Russell Saunders is the ridiculously flimsy pseudonym of a pediatrician in New England. He has a husband, three sons, daughter, cat and dog, though not in that order. He enjoys reading, running and cooking. He can be contacted at blindeddoc using his Gmail account. Twitter types can follow him @russellsaunder1.


    • If I started listing the parts that made me laugh, I’d be giving a half dozen excerpts.

      “Flu shot administered.”

      That’s *BRILLIANT*.

    • Suspicions of Dick Greyson being responsible for physical abuse had my cube neighbor asking if I was going to die laughing.

      • @ North: Given Grayson’s equally well-defined (borderline hypertrophic) musculature, and that the good Dr. S. has a husband of his own (so he can’t be blindly heteronormative), for him NOT to suspect domestic abuse would be criminally negligent.

        P.S. Yes, it’s funny. But it’s better yet by being utterly in character for the evaluator.

  1. Loved many journals publish reports of puzzling cases. I’m guessing they’re from Metropolis, Gotham City, Ivy Town, Central City, Midway City, and so on.

    • Indeed, this is classic. I thought for a moment, the Doctor was trying to one-up with some kind of brainteaser about baseball–Temp 98.7, HR 60, RR 12, BP 113/68–I immediately translated all of this to baseball–I mean, look– HR 60. That’s the magic number in baseball, 60 HRs–the Bambino his 60 HRs in 1927–Mc Guire and Bonds don’t count–these guys were hitting 60 homers a week. When he was with Oakland he was routinely knocking them over the Monster–one even landed in the lap of a Boston Symphony violinist!

  2. I meant (McGuire) when he was visiting Boston as a member of the Oakland was knocking them over The Green Monster with regularity…

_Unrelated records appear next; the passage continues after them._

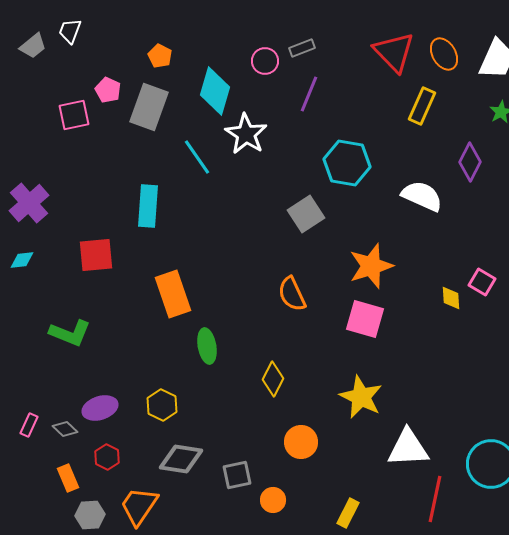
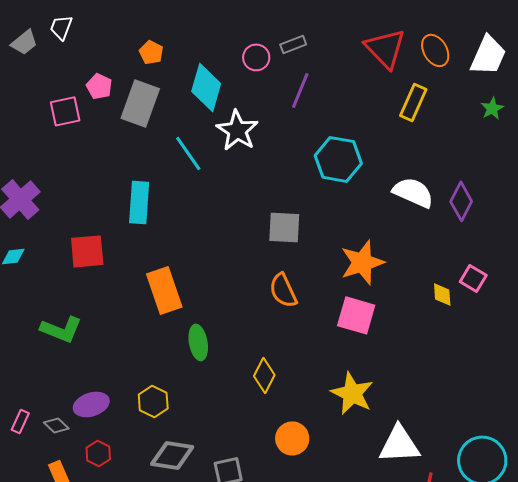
purple diamond: (470, 162) -> (461, 201), moved
gray square: (306, 214) -> (284, 227), moved, turned 36

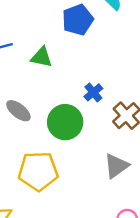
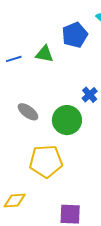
green triangle: (41, 57) -> (44, 54), moved

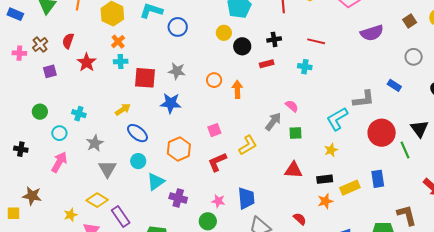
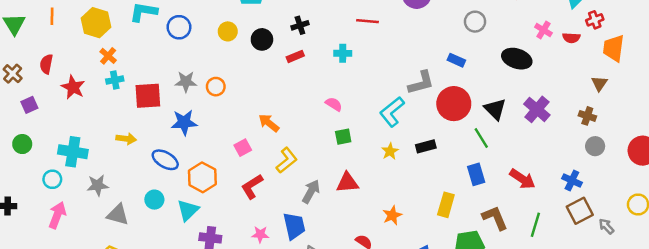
yellow circle: (224, 33) -> (228, 31), moved
red line: (316, 41) -> (368, 21), moved
orange circle: (214, 80) -> (216, 87), moved
orange arrow: (237, 89) -> (269, 123), moved, turned -42
yellow arrow: (123, 109) -> (126, 139), turned 49
green circle: (40, 112) -> (22, 144), moved
cyan cross: (79, 114) -> (73, 152), size x1.6
gray arrow: (273, 122) -> (311, 191), moved
blue ellipse: (137, 133) -> (165, 160), moved
red circle: (382, 133) -> (454, 104), moved
gray star: (95, 143) -> (98, 185), turned 30
gray triangle: (107, 169) -> (118, 215), turned -36
black rectangle: (325, 179) -> (426, 146), moved
blue rectangle: (378, 179) -> (476, 174), moved
cyan triangle: (156, 182) -> (188, 210), moved
yellow rectangle: (350, 188) -> (446, 205), moved, turned -42

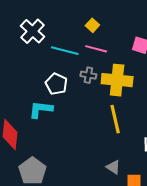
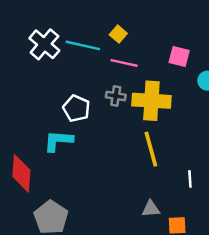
cyan line: (65, 51) -> (83, 45), moved
gray triangle: (113, 167) -> (151, 209), turned -35

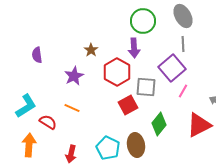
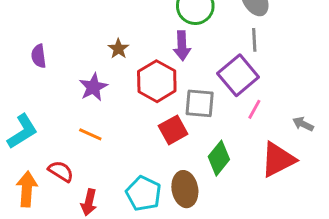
red semicircle: (48, 122) -> (61, 171), moved

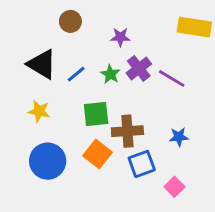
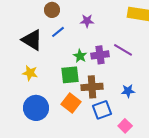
purple cross: (139, 68) -> (100, 55), moved, turned 30
blue line: (76, 74) -> (58, 32), moved
green star: (110, 74) -> (80, 56), moved

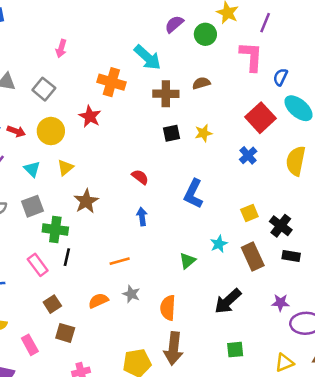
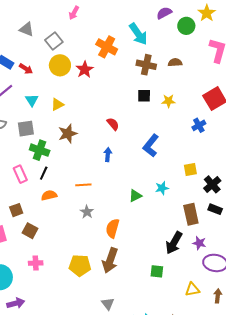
yellow circle: (51, 131) -> (60, 65), moved
brown rectangle: (253, 256) -> (191, 214), moved
orange semicircle: (98, 301) -> (49, 195), moved
black arrow: (228, 301) -> (174, 243), moved, turned -30
brown square: (52, 304) -> (16, 210), moved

  3. I think I wore google out reading this. Brilliantly done.

    “Patient has denied being the victim of domestic abuse by Mr. Grayson following indirect and direct questioning on numerous occasions.”

    Fabulous. Thank you.

  4. Both parents deceased (homicide). Generally assumed to be non-contributory

    I missed that the first time.

    • That was my favorite line of the whole thing.

      Really stellar work, sir. Hugely entertaining.

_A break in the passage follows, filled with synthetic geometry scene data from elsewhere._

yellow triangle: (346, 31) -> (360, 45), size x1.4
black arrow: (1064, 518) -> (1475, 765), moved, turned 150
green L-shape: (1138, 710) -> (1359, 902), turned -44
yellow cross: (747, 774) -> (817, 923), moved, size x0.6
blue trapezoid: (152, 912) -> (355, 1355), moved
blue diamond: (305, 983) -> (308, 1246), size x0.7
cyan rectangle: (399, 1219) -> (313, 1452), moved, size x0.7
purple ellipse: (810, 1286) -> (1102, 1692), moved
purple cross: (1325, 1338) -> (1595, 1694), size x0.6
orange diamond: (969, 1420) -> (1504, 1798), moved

  5. By the way, do you have front-page rights?

    ‘Cause this *totally* belongs there.

  6. Epic, however having the doctor reporting these incidents to Social Services or equivalent for supected domestic abuse (regardless of the patient’s denial) would have put it over the top.

    • This happened (sort of) in Robin III, where do-gooders were just sure that young Tim Drake (then Robin) was being physically abused by Bruce Wayne.

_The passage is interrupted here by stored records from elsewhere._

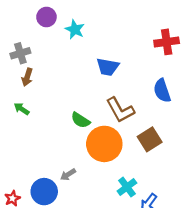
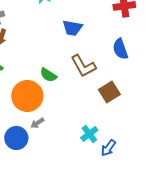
orange circle: (104, 144) -> (27, 96), moved

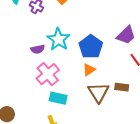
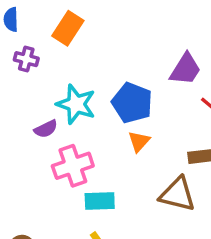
pink cross: (48, 74) -> (73, 166), turned 35
brown triangle: (98, 92) -> (177, 194), moved, turned -30

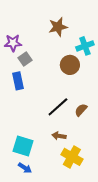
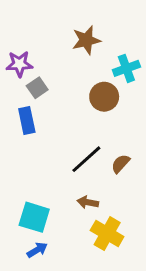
blue arrow: (25, 168) -> (37, 250), turned -64

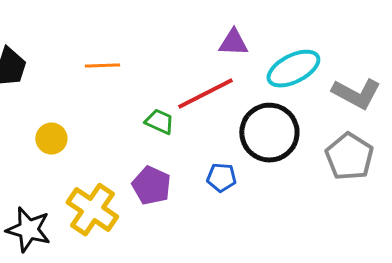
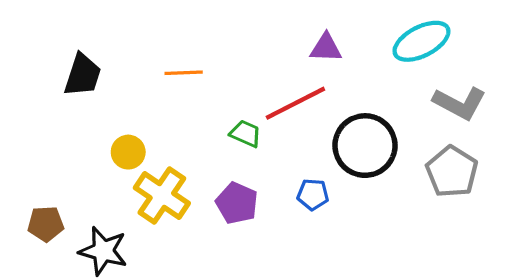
cyan ellipse: (293, 69) -> (421, 41), moved
yellow cross: (92, 210) -> (162, 196), moved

  7. First they came for the superheros. . . .

    What happened to patient confidentiality? Are we next doing to see one of us dragged through the public eye?

    • No, first they came for the mutants. But the masked heroes without powers had nothing to fear because they were not mutants…

  8. My real name is Bruce Wayne, so as you imagine, I got a kick out of this!

  9. Refuses MMS exam (“I have an aversion to riddles.”)

    I suspect he does not care for jokes, either. Probably has an ambivalent relationship with cats.

      • Part of the problem would be that the majority of the villains already have in-canon profiles due to being a patient at the asylum.

  10. Best piece of its type I have seen in over 40 years of comix fandom. Right up there with Larry Niven’s “Man of Steel, Woman of Kleenex”
    Could make this in to a greater “Syndrome” for other mere mortal superheros.

  11. Im a huge comic book geek, Batman fan, and medical students and I’m sending this to all my medical student friends. Thanks “Dr. Saunders!”